La envidia es el sexto de los pecados capitales y es contraria al décimo mandamiento; San Gregorio Magno le atribuyó el origen de gravísimos defectos y la Iglesia Católica recomienda que se le oponga la virtud de la caridad. No me toca: yo suscribo plenamente la frase de Sabina, “me gusta que haya religiones porque me encanta pecar”, y por ende, no tengo ningún problema de conciencia en admitir que envidio. Preciso esta idea y admito que, en realidad, yo suelo admirar, por ejemplo, la prosa de Borges, la poesía del citado Sabina, el humor de Marx (obvio, de Groucho, porque el pobre Karl…), la vitalidad de Hemingway, los ideales de Gandhi, y sumo y sigo: de verdad podría citar decenas de personas, situaciones, ideas, el inventario excede, con mucho, los alcances de esta página. Pero el destinatario de mi envidia es uno solo y su nombre es Luis Eduardo Aute.

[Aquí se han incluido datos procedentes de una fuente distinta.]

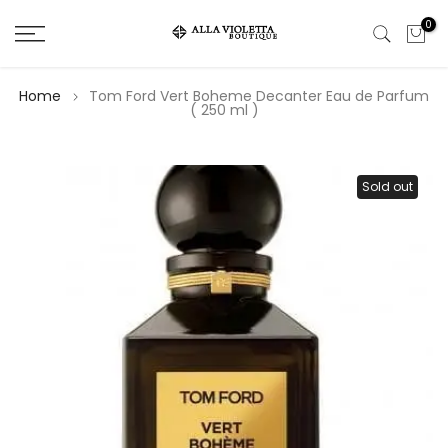
Salta
0
il
contenuto
Home
Tom Ford Vert Boheme Decanter Eau de Parfum
( 250 ml )
Sold out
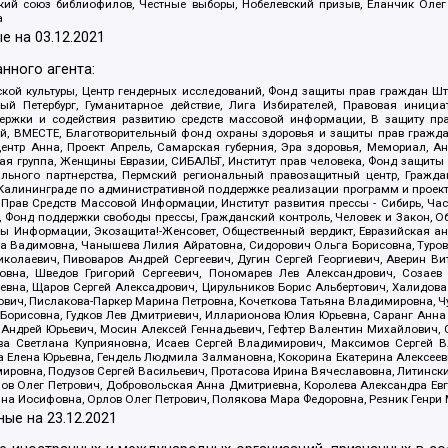
ский союз библиофилов, Честные выборы, Нобелевский призыв, Еланчик Олег
а
е на
03.12.2021
нного агента:
ой культуры, Центр гендерных исследований, Фонд защиты прав граждан Шта
 Петербург, Гуманитарное действие, Лига Избирателей, Правовая инициат
держки и содействия развитию средств массовой информации, В защиту п
ий, ВМЕСТЕ, Благотворительный фонд охраны здоровья и защиты прав граж
, центр Анна, Проект Апрель, Самарская губерния, Эра здоровья, Мемориал,
я группа, Женщины Евразии, СИБАЛЬТ, Институт прав человека, Фонд защиты 
льного партнерства, Пермский региональный правозащитный центр, Граждан
лининграде по административной поддержке реализации программ и проекто
 Прав Средств Массовой Информации, Институт развития прессы - Сибирь, Ча
, Фонд поддержки свободы прессы, Гражданский контроль, Человек и Закон, 
оды Информации, Экозащита!-Женсовет, Общественный вердикт, Евразийская а
 Вадимовна, Чанышева Лилия Айратовна, Сидорович Ольга Борисовна, Туровс
олаевич, Пивоваров Андрей Сергеевич, Дугин Сергей Георгиевич, Аверин В
вна, Шведов Григорий Сергеевич, Пономарев Лев Александрович, Созаев
евна, Щаров Сергей Алексадрович, Цирульников Борис Альбертович, Халидо
ович, Пислакова-Паркер Марина Петровна, Кочеткова Татьяна Владимировна, Ч
Борисовна, Гудков Лев Дмитриевич, Илларионова Юлия Юрьевна, Саранг Анна
Андрей Юрьевич, Мосин Алексей Геннадьевич, Гефтер Валентин Михайлович,
а Светлана Куприяновна, Исаев Сергей Владимирович, Максимов Сергей Вл
а Елена Юрьевна, Гендель Людмила Залмановна, Кокорина Екатерина Алексее
ровна, Подузов Сергей Васильевич, Протасова Ирина Вячеславовна, Литинск
ов Олег Петрович, Добровольская Анна Дмитриевна, Королева Александра Ев
яна Иосифовна, Орлов Олег Петрович, Полякова Мара Федоровна, Резник Генри
ные на
23.12.2021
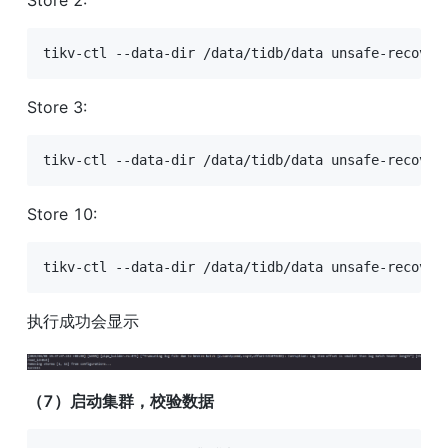
tikv-ctl --data-dir /data/tidb/data unsafe-recover
Store 3:
tikv-ctl --data-dir /data/tidb/data unsafe-recover
Store 10:
tikv-ctl --data-dir /data/tidb/data unsafe-recover
执行成功会显示
（7）启动集群，校验数据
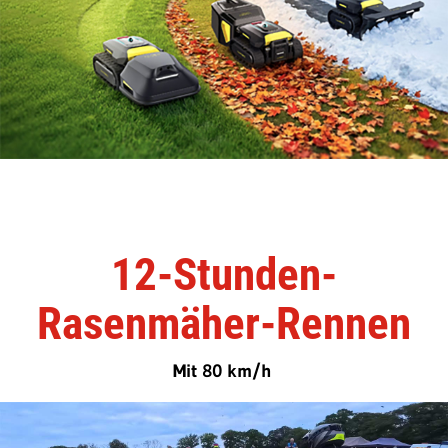
12-Stunden-
Rasenmäher-Rennen
Mit 80 km/h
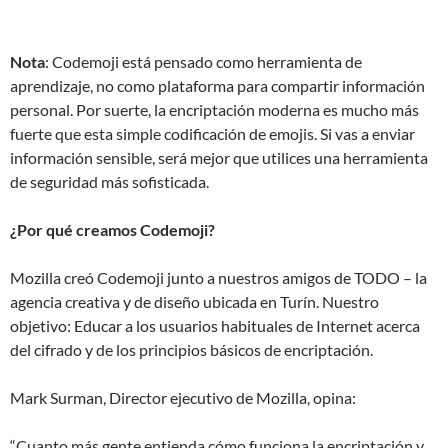
Nota
: Codemoji está pensado como herramienta de
aprendizaje, no como plataforma para compartir información
personal. Por suerte, la encriptación moderna es mucho más
fuerte que esta simple codificación de emojis. Si vas a enviar
información sensible, será mejor que utilices una herramienta
de seguridad más sofisticada.
¿Por qué creamos Codemoji?
Mozilla creó Codemoji junto a nuestros amigos de TODO – la
agencia creativa y de diseño ubicada en Turín. Nuestro
objetivo: Educar a los usuarios habituales de Internet acerca
del cifrado y de los principios básicos de encriptación.
Mark Surman, Director ejecutivo de Mozilla, opina:
“Cuanto más gente entienda cómo funciona la encriptación y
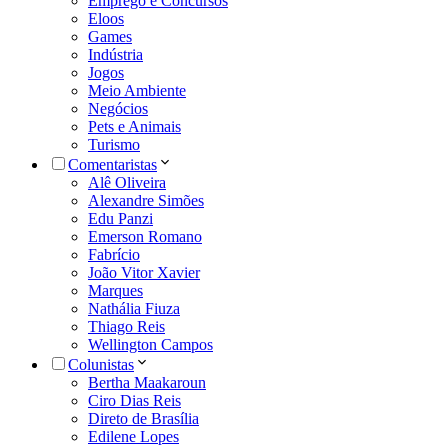
Emprego e Concursos
Eloos
Games
Indústria
Jogos
Meio Ambiente
Negócios
Pets e Animais
Turismo
Comentaristas
Alê Oliveira
Alexandre Simões
Edu Panzi
Emerson Romano
Fabrício
João Vitor Xavier
Marques
Nathália Fiuza
Thiago Reis
Wellington Campos
Colunistas
Bertha Maakaroun
Ciro Dias Reis
Direto de Brasília
Edilene Lopes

Sucede que Aute no solo es el cantante que hace tres días encandiló a quienes asistimos a su recital en el ágora de la Casa de la Cultura en Quito; es, además de cantante, poeta, cineasta, pintor y persona de asombrosa lucidez. Este es el irreductible motivo de mi envidia: Aute interviene en todos estos ámbitos del arte y todos, todos, los ejecuta con altiva maestría. Como poeta publicó en 1975 La matemática del espejo y le siguieron varios libros de poemas y recopilatorios de sus canciones (valgan estas “poemigas” –como él mismo las llama– como ejemplo: “Abrázame fuerte, fuerte, muy fuerte… hasta que la muerte nos abrace” y “Los cuerpos, después del amor, huelen a alma”); como cineasta ha realizado varios cortometrajes y en el 2002 el colosal largometraje Un perro llamado dolor, y como pintor, su vocación más temprana y laureada, ha participado en decenas de exposiciones individuales y colectivas. De hecho, Aute admite que este es el ámbito artístico donde se siente más cómodo, a todo lo demás dice dedicarse como hobby. ¡Hobby?, por Dios, eso es casi hiriente.
Una persona como Aute, que describe con maestría un acto tan prosaico como la masturbación (“a veces recuerdo tu imagen, desnuda en la noche vacía / tu cuerpo sin peso se abre y abrazo mi propia mentira”), que precisa el exacto blasón de la belleza (“enemigo de la guerra y su reverso, la medalla / no propuse otra batalla que librar el corazón […] reivindico el espejismo de intentar ser uno mismo / ese viaje hacia la nada, que consiste en la certeza / de encontrar en tu mirada… la belleza”) y que ha compuesto obras como Rosas en el mar, Alevosía, ¡Mira que eres canalla!, Vailima, Slowly, y decenas más de canciones que maravillan, solo por estas obras merece que se le tribute rendida admiración. Pero Aute es como Da Vinci, abarcativo y espléndido (¿Luis Leonardo Aute?) y en materia de arte todo lo que hace, y hace mucho (olvidaba que también es escultor), lo hace bien: es un Rey Midas que goza a plenitud de sus divinos dones. No sé a ustedes, pero todo esto a mí me provoca envidia, mucha, y la admito sin rubor. Recuerdo que Arthur Schopenhauer declaró que “nadie es realmente digno de envidia”: me permito, en esta página, rendirle mi envidioso homenaje a la genial excepción.